The ministers' meeting was timed to lead into Emergency Preparedness Week, which runs May 3 to 9 under the theme "Be Prepared. Know Your Risks." The national campaign is built around three actions every household should take:
Know the risks in your region. Not all hazards affect all areas equally. Wildfire, flooding, severe storms, and earthquakes each have distinct geographic distributions across Canada. Your provincial or territorial emergency management organization publishes region-specific guidance — find it and read it this week.
Make an emergency plan. Every household member should know what to do, where to go, and how to communicate if an evacuation or shelter-in-place order is issued. This includes agreeing on a meeting point, listing emergency contacts, and identifying the needs of children, elderly family members, and pets.

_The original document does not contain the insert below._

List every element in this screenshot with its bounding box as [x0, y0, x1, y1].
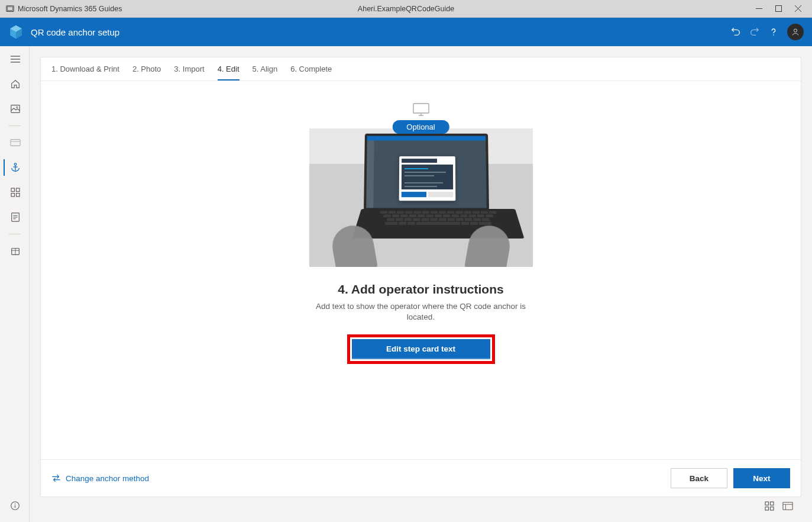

Build or refresh a 72-hour emergency kit. The federal standard is self-sufficiency for at least 72 hours — enough time for emergency services to reach your area in a widespread event. Water, non-perishable food, medications, copies of key documents, flashlights, batteries, a battery-powered or hand-crank radio, and cash in small bills are the essentials. For flood-specific preparation, Homeowner.ca's spring flood prep checklist covers the full scope from sump pumps to insurance review.
If you already have an emergency kit, this weekend is the time to check expiry dates on food and medications, replace dead batteries, and update your household contact list. Kits assembled last year may already have expired items.